# DATA SUPPLIED
Start of Block
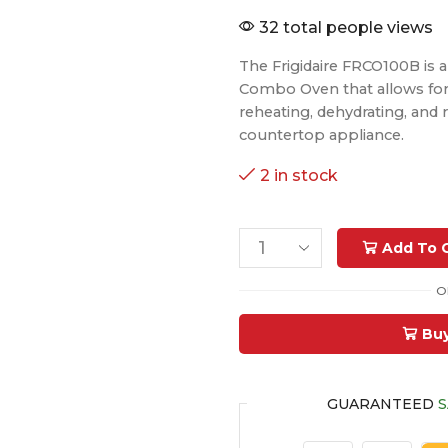
32 total people views
The Frigidaire FRCO100B is a v
Combo Oven that allows for a
reheating, dehydrating, and 
countertop appliance.
2 in stock
Add To 
O
Bu
GUARANTEED
S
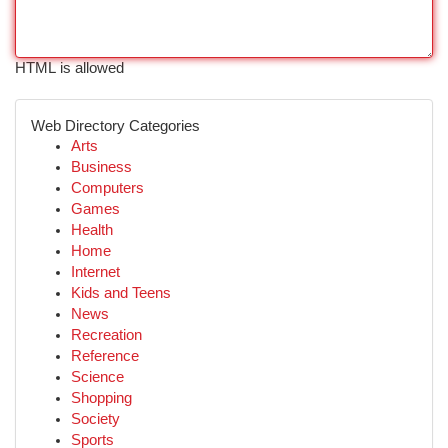
HTML is allowed
Web Directory Categories
Arts
Business
Computers
Games
Health
Home
Internet
Kids and Teens
News
Recreation
Reference
Science
Shopping
Society
Sports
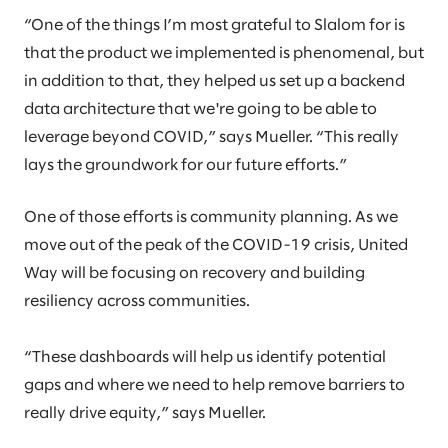
“One of the things I’m most grateful to Slalom for is
that the product we implemented is phenomenal, but
in addition to that, they helped us set up a backend
data architecture that we're going to be able to
leverage beyond COVID,” says Mueller. “This really
lays the groundwork for our future efforts.”
One of those efforts is community planning. As we
move out of the peak of the COVID-19 crisis, United
Way will be focusing on recovery and building
resiliency across communities.
“These dashboards will help us identify potential
gaps and where we need to help remove barriers to
really drive equity,” says Mueller.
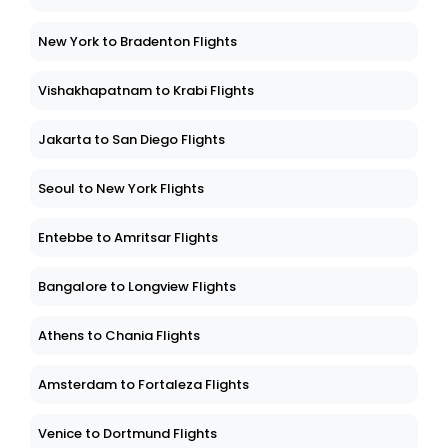
New York to Bradenton Flights
Vishakhapatnam to Krabi Flights
Jakarta to San Diego Flights
Seoul to New York Flights
Entebbe to Amritsar Flights
Bangalore to Longview Flights
Athens to Chania Flights
Amsterdam to Fortaleza Flights
Venice to Dortmund Flights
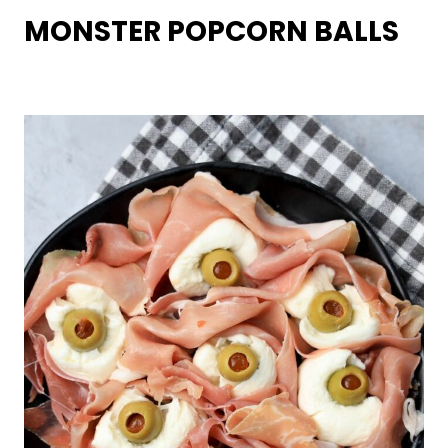
MONSTER POPCORN BALLS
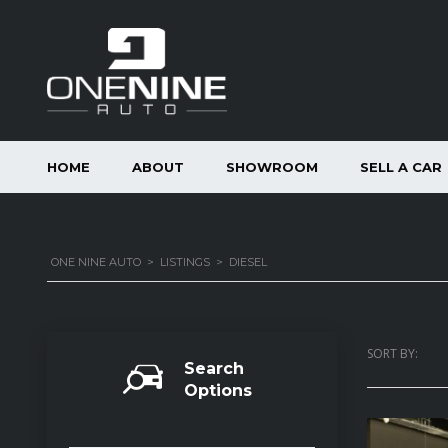
HOME
ABOUT
SHOWROOM
SELL A CAR
ONE NINE AUTO
>
LISTINGS
>
DIESEL
SORT BY:
Search
Options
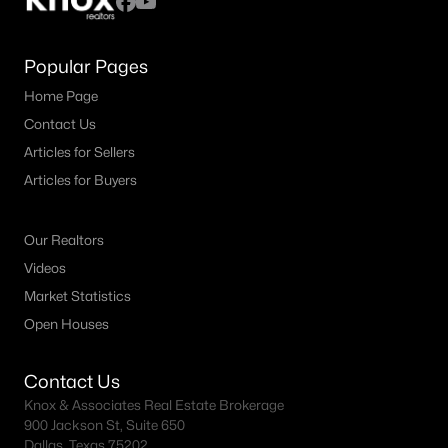
Popular Pages
Home Page
Contact Us
Articles for Sellers
Articles for Buyers
Our Realtors
Videos
Market Statistics
Open Houses
Contact Us
Knox & Associates Real Estate Brokerage
900 Jackson St, Suite 650
Dallas, Texas 75202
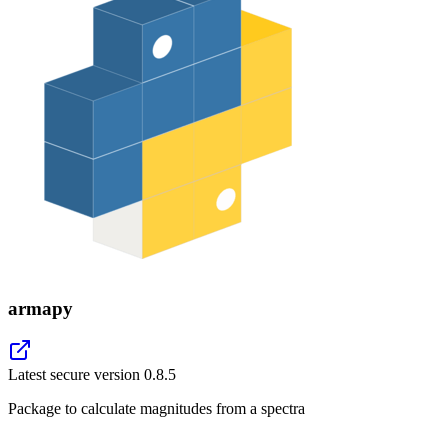
armapy
Latest secure version
0.8.5
Package to calculate magnitudes from a spectra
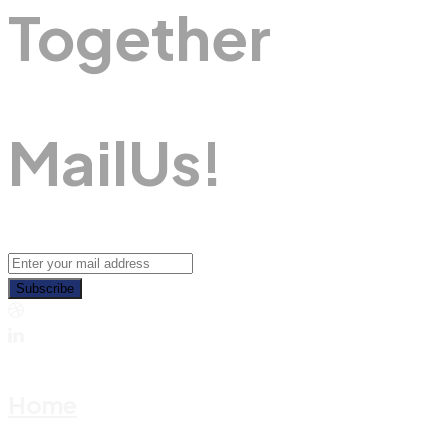
Together
M
A
I
L
U
S
!
Subscribe
Home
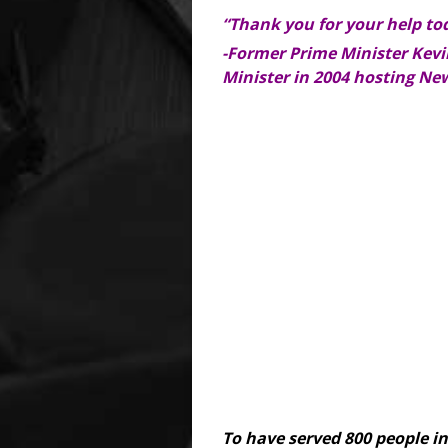
“Thank you for your help to
-Former Prime Minister Kevin
Minister in 2004 hosting Ne
To have served 800 people i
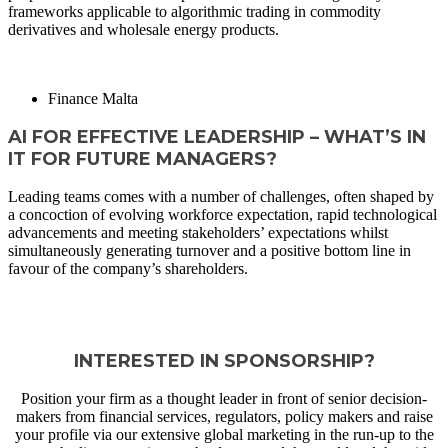
frameworks applicable to algorithmic trading in commodity
derivatives and wholesale energy products.
READ MORE
Finance Malta
AI FOR EFFECTIVE LEADERSHIP – WHAT’S IN
IT FOR FUTURE MANAGERS?
Leading teams comes with a number of challenges, often shaped by
a concoction of evolving workforce expectation, rapid technological
advancements and meeting stakeholders’ expectations whilst
simultaneously generating turnover and a positive bottom line in
favour of the company’s shareholders.
READ MORE
VIEW ALL THOUGHT LEADERSHIP ARTICLES
INTERESTED IN SPONSORSHIP?
Position your firm as a thought leader in front of senior decision-
makers from financial services, regulators, policy makers and raise
your profile via our extensive global marketing in the run-up to the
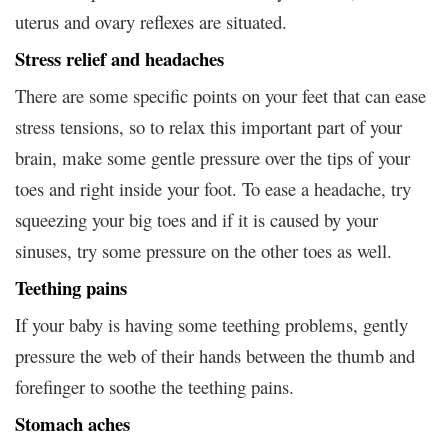
uterus and ovary reflexes are situated.
Stress relief and headaches
There are some specific points on your feet that can ease
stress tensions, so to relax this important part of your
brain, make some gentle pressure over the tips of your
toes and right inside your foot. To ease a headache, try
squeezing your big toes and if it is caused by your
sinuses, try some pressure on the other toes as well.
Teething pains
If your baby is having some teething problems, gently
pressure the web of their hands between the thumb and
forefinger to soothe the teething pains.
Stomach aches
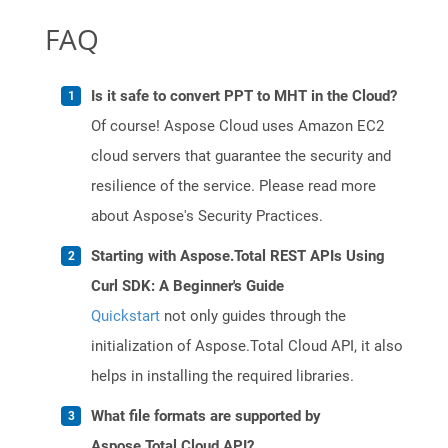
FAQ
Is it safe to convert PPT to MHT in the Cloud?
Of course! Aspose Cloud uses Amazon EC2
cloud servers that guarantee the security and
resilience of the service. Please read more
about Aspose's Security Practices.
Starting with Aspose.Total REST APIs Using
Curl SDK: A Beginner's Guide
Quickstart
not only guides through the
initialization of Aspose.Total Cloud API, it also
helps in installing the required libraries.
What file formats are supported by
Aspose.Total Cloud API?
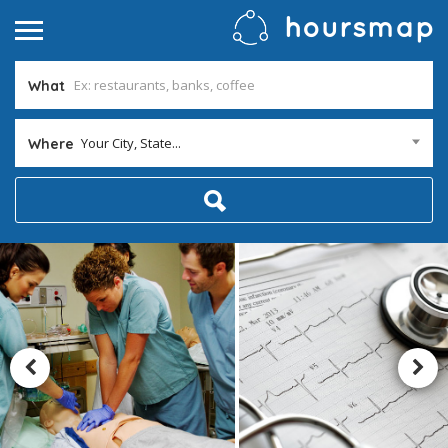
What
Your City, State...
Where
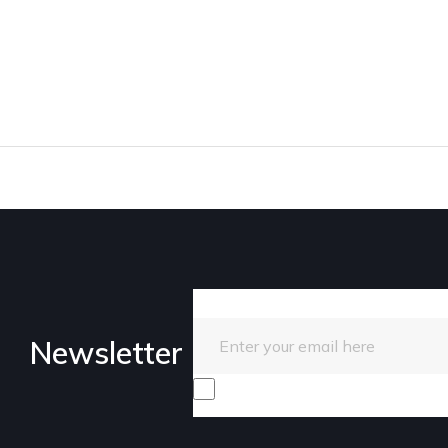
Enter your email here
Newsletter
I consent to receive promotiona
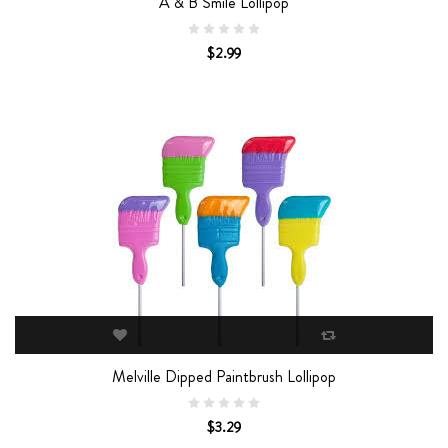
A & B Smile Lollipop
$2.99
Melville Dipped Paintbrush Lollipop
$3.29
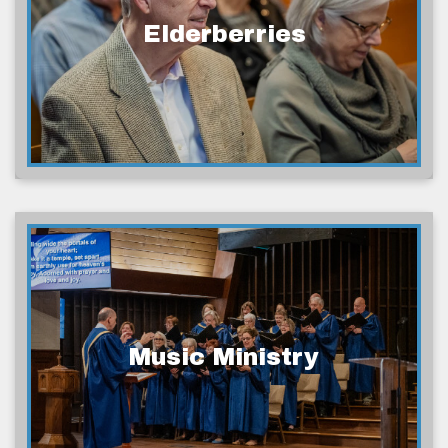
Elderberries
Music Ministry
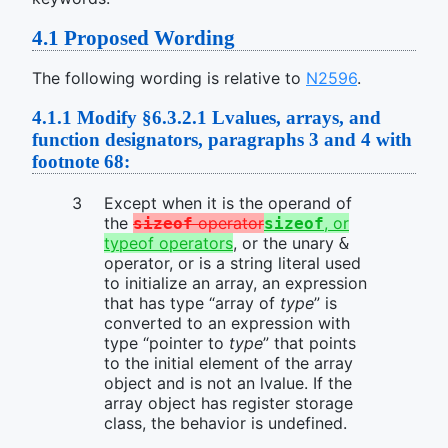
4.1
Proposed Wording
The following wording is relative to
N2596
.
4.1.1
Modify §6.3.2.1 Lvalues, arrays, and
function designators, paragraphs 3 and 4 with
footnote 68:
Except when it is the operand of
the
operator
, or
sizeof
sizeof
typeof operators
, or the unary
&
operator, or is a string literal used
to initialize an array, an expression
that has type “array of
type
” is
converted to an expression with
type “pointer to
type
” that points
to the initial element of the array
object and is not an lvalue. If the
array object has register storage
class, the behavior is undefined.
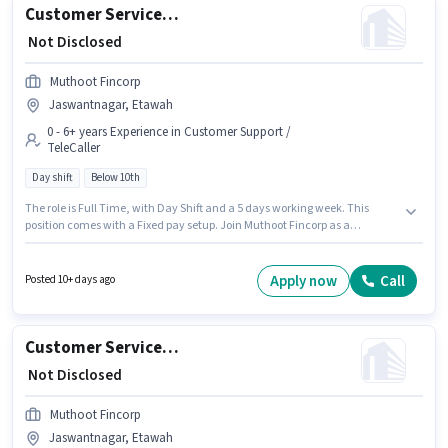
Customer Service Executive
₹ Not Disclosed
Muthoot Fincorp
Jaswantnagar, Etawah
0 - 6+ years Experience in Customer Support /
TeleCaller
Day shift
Below 10th
The role is Full Time, with Day Shift and a 5 days working week. This
position comes with a Fixed pay setup. Join Muthoot Fincorp as a
Customer Service Executive in the Customer Support / TeleCaller sector.
This job role is located in Jaswantnagar, Etawah. Candidates Below 10th
are ideal for this role. This role is open to candidates with up to 0 - 6+ years
Apply now
Call
Posted 10+ days ago
of experience and monthly earning will be ₹1.
Customer Service Executive
₹ Not Disclosed
Muthoot Fincorp
Jaswantnagar, Etawah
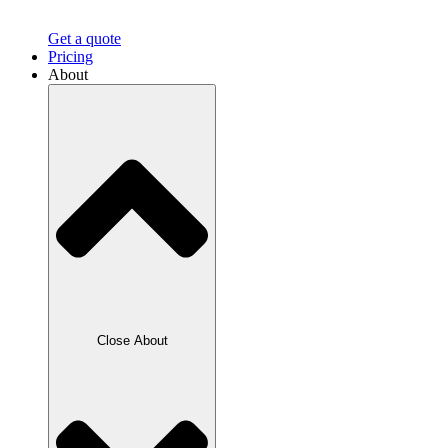
Get a quote
Pricing
About
Close About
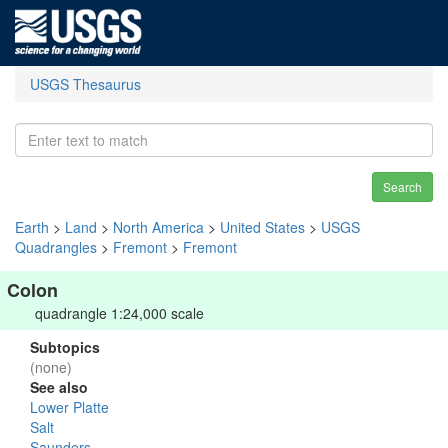
USGS Thesaurus
Search
Earth
>
Land
>
North America
>
United States
>
USGS
Quadrangles
>
Fremont
>
Fremont
Colon
quadrangle 1:24,000 scale
Subtopics
(none)
See also
Lower Platte
Salt
Saunders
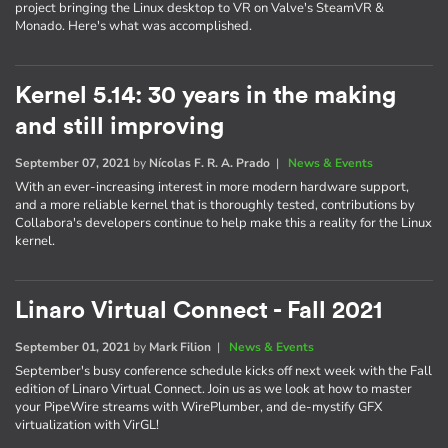
project bringing the Linux desktop to VR on Valve's SteamVR &
Monado. Here's what was accomplished.
Kernel 5.14: 30 years in the making
and still improving
September 07, 2021
by
Nícolas F. R. A. Prado
|
News & Events
With an ever-increasing interest in more modern hardware support,
and a more reliable kernel that is thoroughly tested, contributions by
Collabora's developers continue to help make this a reality for the Linux
kernel.
Linaro Virtual Connect - Fall 2021
September 01, 2021
by
Mark Filion
|
News & Events
September's busy conference schedule kicks off next week with the Fall
edition of Linaro Virtual Connect. Join us as we look at how to master
your PipeWire streams with WirePlumber, and de-mystify GFX
virtualization with VirGL!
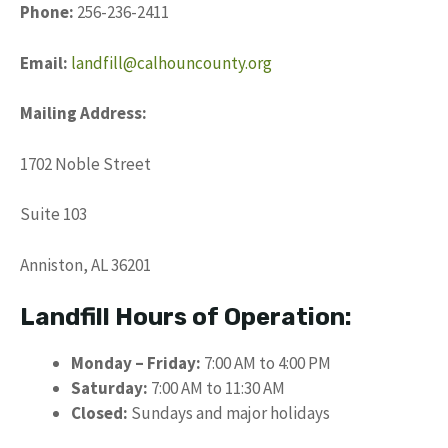
Phone:
256-236-2411
Email:
landfill@calhouncounty.org
Mailing Address:
1702 Noble Street
Suite 103
Anniston, AL 36201
Landfill Hours of Operation:
Monday – Friday:
7:00 AM to 4:00 PM
Saturday:
7:00 AM to 11:30 AM
Closed:
Sundays and major holidays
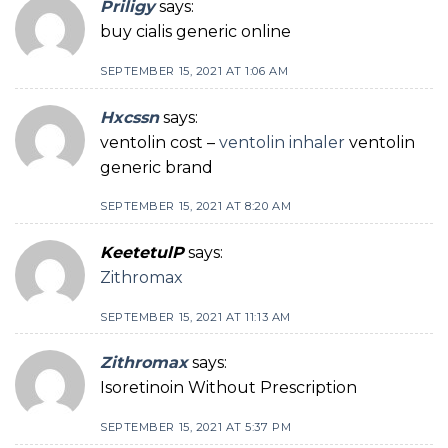
Priligy
says:
buy cialis generic online
SEPTEMBER 15, 2021 AT 1:06 AM
Hxcssn
says:
ventolin cost –
ventolin inhaler
ventolin
generic brand
SEPTEMBER 15, 2021 AT 8:20 AM
KeetetulP
says:
Zithromax
SEPTEMBER 15, 2021 AT 11:13 AM
Zithromax
says:
Isoretinoin Without Prescription
SEPTEMBER 15, 2021 AT 5:37 PM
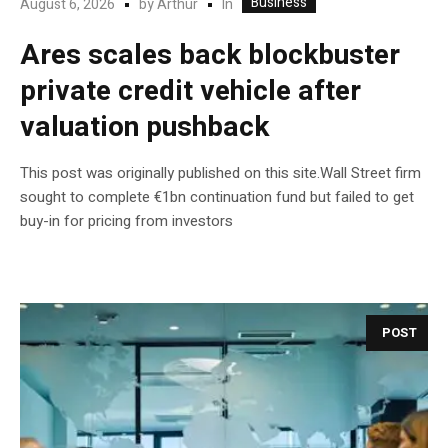
Business
In
August 6, 2026
by
Arthur
Ares scales back blockbuster
private credit vehicle after
valuation pushback
This post was originally published on this site.Wall Street firm
sought to complete €1bn continuation fund but failed to get
buy-in for pricing from investors
POST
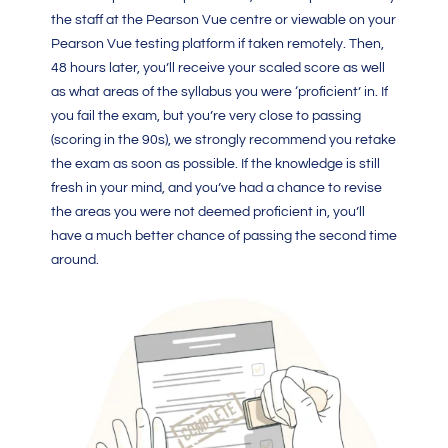
the staff at the Pearson Vue centre or viewable on your
Pearson Vue testing platform if taken remotely. Then,
48 hours later, you’ll receive your scaled score as well
as what areas of the syllabus you were ‘proficient’ in. If
you fail the exam, but you’re very close to passing
(scoring in the 90s), we strongly recommend you retake
the exam as soon as possible. If the knowledge is still
fresh in your mind, and you’ve had a chance to revise
the areas you were not deemed proficient in, you’ll
have a much better chance of passing the second time
around.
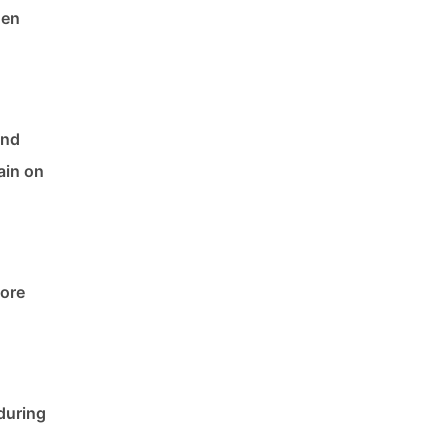
hen
and
ain on
fore
during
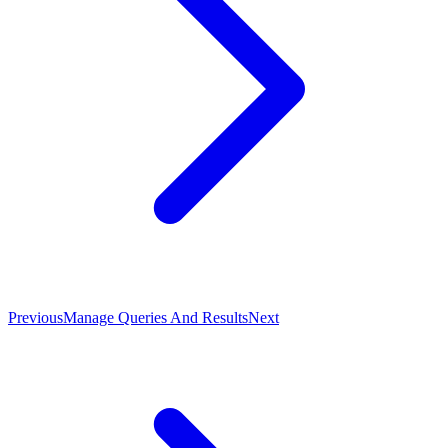
Previous
Manage Queries And Results
Next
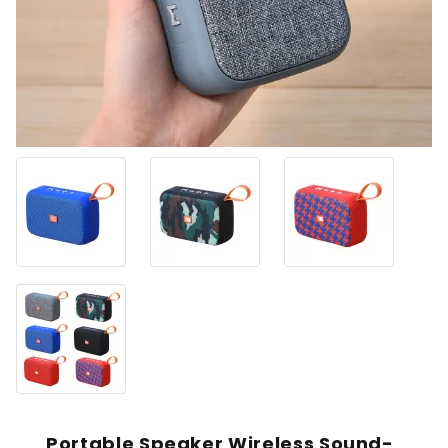
Portable Speaker Wireless Sound-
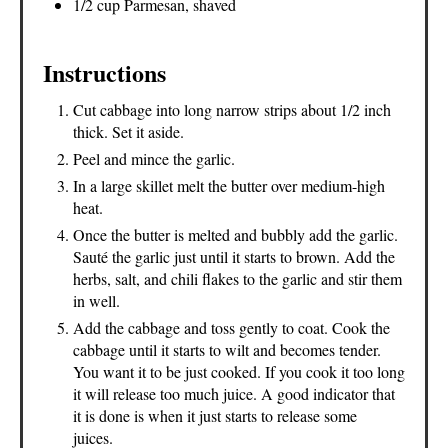
1/2 cup Parmesan, shaved
Instructions
Cut cabbage into long narrow strips about 1/2 inch
thick. Set it aside.
Peel and mince the garlic.
In a large skillet melt the butter over medium-high
heat.
Once the butter is melted and bubbly add the garlic.
Sauté the garlic just until it starts to brown. Add the
herbs, salt, and chili flakes to the garlic and stir them
in well.
Add the cabbage and toss gently to coat. Cook the
cabbage until it starts to wilt and becomes tender.
You want it to be just cooked. If you cook it too long
it will release too much juice. A good indicator that
it is done is when it just starts to release some
juices.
End of Block
# ABOUT THIS EXERCISE
Given the listing above, repeat exactly the lines starting at the one with "gaps and where" and ending at the one with "toes and right", inclusive, excluding pictures.

# WRITTEN RESPONSE
gaps and where we need to help remove barriers to
really drive equity,” says Mueller.
New York to Bradenton Flights
Vishakhapatnam to Krabi Flights
Jakarta to San Diego Flights
Seoul to New York Flights
Entebbe to Amritsar Flights
Bangalore to Longview Flights
Athens to Chania Flights
Amsterdam to Fortaleza Flights
Venice to Dortmund Flights
MONSTER POPCORN BALLS
HOME
ABOUT
SHOWROOM
SELL A CAR
ONE NINE AUTO
>
LISTINGS
>
DIESEL
SORT BY:
Search
Options
Popular Pages
Home Page
Contact Us
Articles for Sellers
Articles for Buyers
Our Realtors
Videos
Market Statistics
Open Houses
Contact Us
Knox & Associates Real Estate Brokerage
900 Jackson St, Suite 650
Dallas, Texas 75202
armapy
Latest secure version
0.8.5
Package to calculate magnitudes from a spectra
Together
M
A
I
L
U
S
!
Subscribe
Home
“Thank you for your help to
-Former Prime Minister Kevin
Minister in 2004 hosting Ne
To have served 800 people i
frameworks applicable to algorithmic trading in commodity
derivatives and wholesale energy products.
READ MORE
Finance Malta
AI FOR EFFECTIVE LEADERSHIP – WHAT’S IN
IT FOR FUTURE MANAGERS?
Leading teams comes with a number of challenges, often shaped by
a concoction of evolving workforce expectation, rapid technological
advancements and meeting stakeholders’ expectations whilst
simultaneously generating turnover and a positive bottom line in
favour of the company’s shareholders.
READ MORE
VIEW ALL THOUGHT LEADERSHIP ARTICLES
INTERESTED IN SPONSORSHIP?
Position your firm as a thought leader in front of senior decision-
makers from financial services, regulators, policy makers and raise
your profile via our extensive global marketing in the run-up to the
uterus and ovary reflexes are situated.
Stress relief and headaches
There are some specific points on your feet that can ease
stress tensions, so to relax this important part of your
brain, make some gentle pressure over the tips of your
toes and right inside your foot. To ease a headache, try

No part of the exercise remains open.